Put service tax on NRI remittances on hold: Tharoor


Parliamentarian Shashi Tharoor has sought Prime Minister Manmohan Singh’s intervention to put on hold the proposal for imposing service tax on overseas remittances fees levied by banks that takes effect on July 1.

In a letter to the prime minister, the former UN undersecretary general said a more detailed examination of the adverse implications of the move, especially for the millions of non-resident Keralities working in ordinary jobs in the Gulf region, was needed.

“It has generated tremendous resentment across Kerala,” Tharoor said.

“This is a shortsighted measure which risks diverting remittances to hawala channels and tempting otherwise law-abiding citizens to indulge in undesirable malpractices. At a time when the country needs to attract inward remittances and investment, any measure which discourages these should not be contemplated.”

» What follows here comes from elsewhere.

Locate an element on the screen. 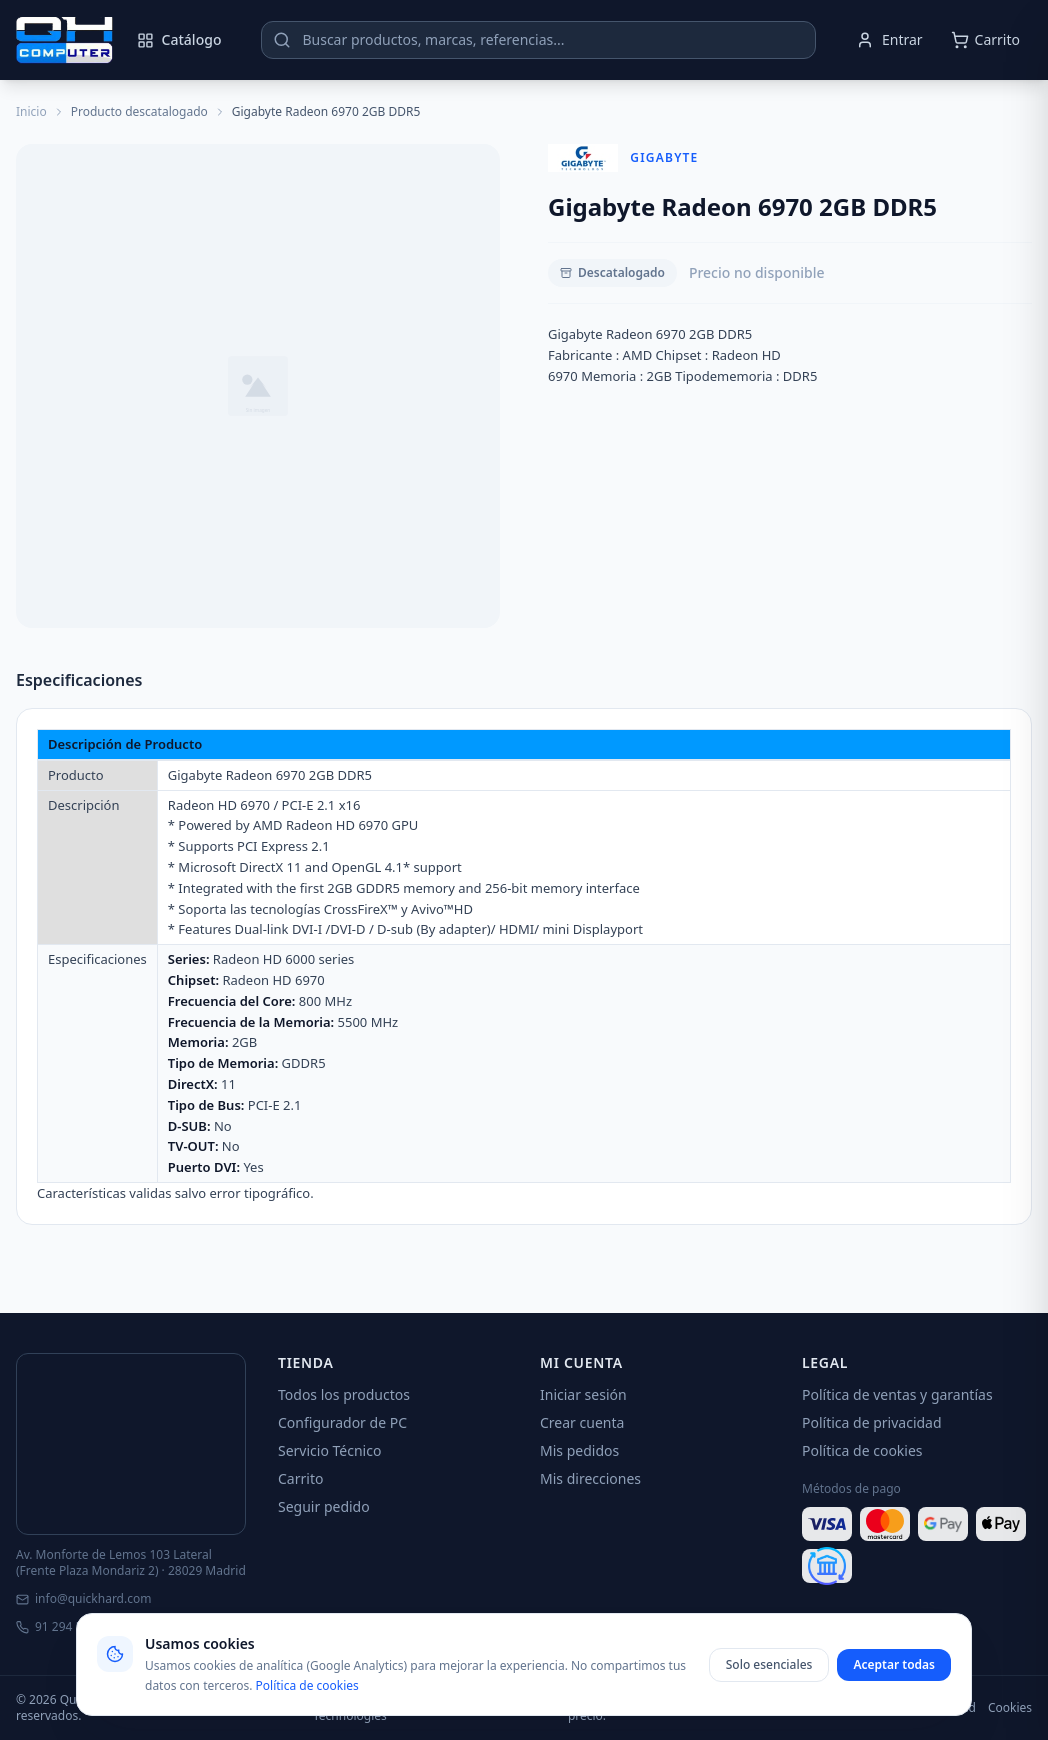 Image resolution: width=1048 pixels, height=1740 pixels. Solo esenciales is located at coordinates (769, 1664).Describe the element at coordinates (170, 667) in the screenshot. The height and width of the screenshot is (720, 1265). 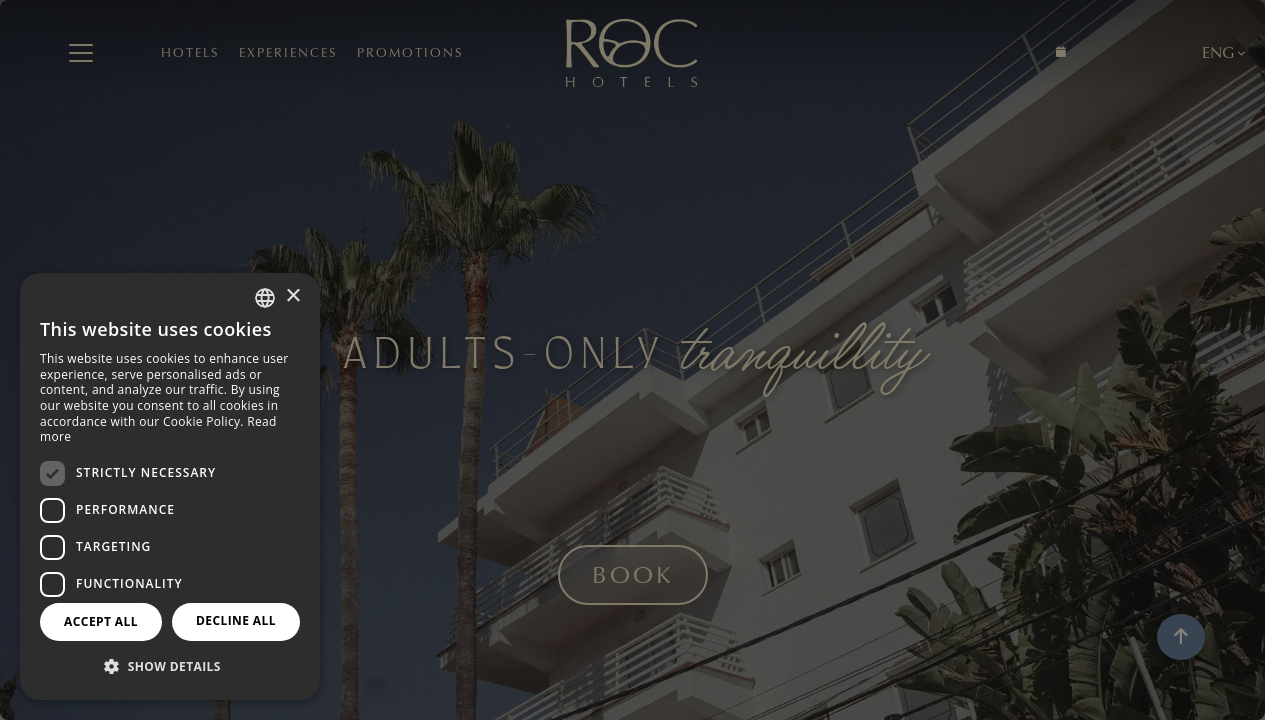
I see `[button]` at that location.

India proposes to charge 12.36 per cent service tax, including additional cess on it, on the fees paid to banks while sending money back home.

This service tax will be deducted from the remittances sent by the diaspora.


More than $63billion comes to India annually in remittances which accounts for more than 3 per cent of India’s GDP which helps reducing the current account deficit.

“There must be a service tax on everything but I don’t know how it’s going to fall on the Non-Resident Indians. The finance minister will look into how it is going to impact overseas remittances,” Home Minister P. Chidambaram said while addressing a joint news conference here along with Information and Broadcasting Minister Ambika Soni and Law and Minority Affairs Minister Salman Khurshid. The proposed service tax is, however, not the tax on the total amount remitted, as it is widely being spread in the social media.

The tax is applicable only on the bank charges, which will be passed on to the customers.

However, experts say the levy of service tax on money transfer-related services would act as a disincentive for NRI remittances and lead to reduced inflows, which has been falling since 2008 due to economic downturn.

It is feared that any reduction in NRI remittances would reduce the disposable income of the dependents and impact development in the respective states.